The only viable approach for reaching maximum performance is measurement on particular system (SAP version and DB vendor and version).
There are also quite extensive hints and tips in transaction SE30. It even allows you (depending on authorisations) to write code snippets of your own & measure it.
Unfortunately we can't close the "for all entries" vs join debate as it is very dependent on how your landscape is set up, wich database server you are using, the efficiency of your table indexes etc.
The simplistic answer is let the DB server do as much as possible. For the "for all entries" vs join question this means join. Except every experienced ABAP programmer knows that it's never that simple. You have to try different scenarios and measure like vwegert said. Also remember to measure in your live system as well, as sometimes the hardware configuration or dataset is significantly different to have entirely different results in your live system than test.
I usually follow the following conventions:
Never do a select *, Select only the required fields.
Never use 'into corresponding table of' instead create local structures which has all the required fields.
In the where clause, try to use as many primary keys as possible.
If select is made to fetch a single record and all primary keys are included in where clause use Select single, or else use SELECT UP TO TO 1 ROWS, ENDSELECT.
Try to use Join statements to connect tables instead of using FOR ALL ENTRIES.
If for all entries cannot be avoided ensure that the internal table is not empty and a delete the duplicate entries to increase performance.
Two more points in addition to the other answers:
usually you use JOIN for two or more tables in the database and you use FOR ALL ENTRIES IN to join database tables with a table you have in memory. If you can, JOIN.

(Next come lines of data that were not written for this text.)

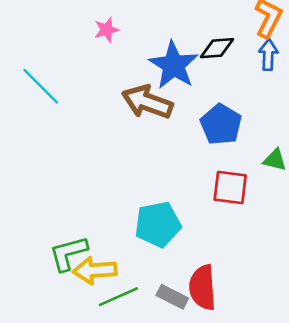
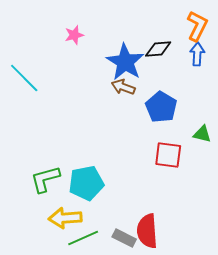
brown arrow: (147, 102) -> (123, 87), moved, size x0.6
cyan pentagon: (158, 224) -> (86, 183), moved
green L-shape: (68, 253) -> (45, 179), moved

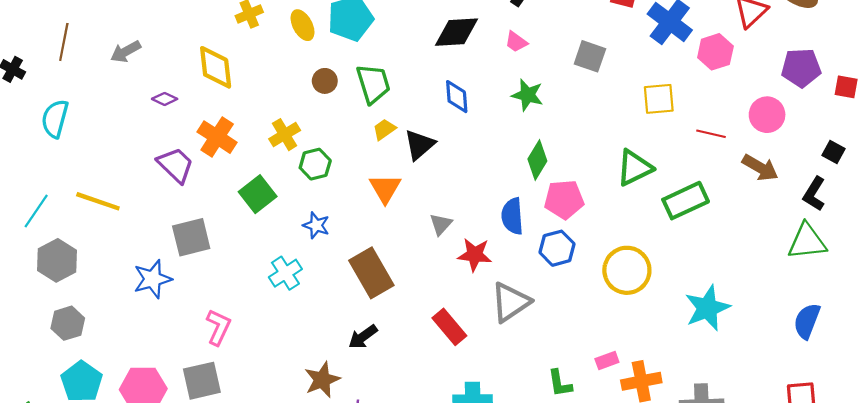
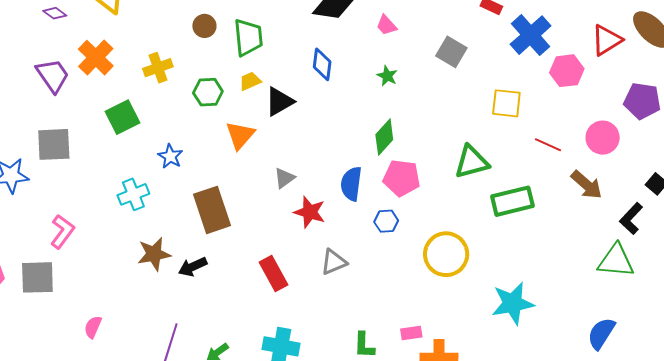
green star: (527, 95) -> (387, 76), size x0.7
green hexagon: (315, 164) -> (208, 92), moved
blue hexagon: (557, 248) -> (386, 221), size x0.7
gray triangle: (510, 302) -> (334, 262), size x0.7
brown star: (322, 380) -> (154, 254), moved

usually the IN operator is more convinient than FOR ALL ENTRIES IN. But the kernel translates IN into a long select statement. The length of such a statement is limited and you get a dump when it gets too long. In this case you are forced to use FOR ALL ENTRIES IN despite the performance implications.
With in-memory database technologies, it's best if you can finish all data and calculations on the database side with JOINs and database aggregation functions like SUM.
But if you can't, at least try to avoid accessing database in LOOPs. Also avoid reading the database without using indexes, of course.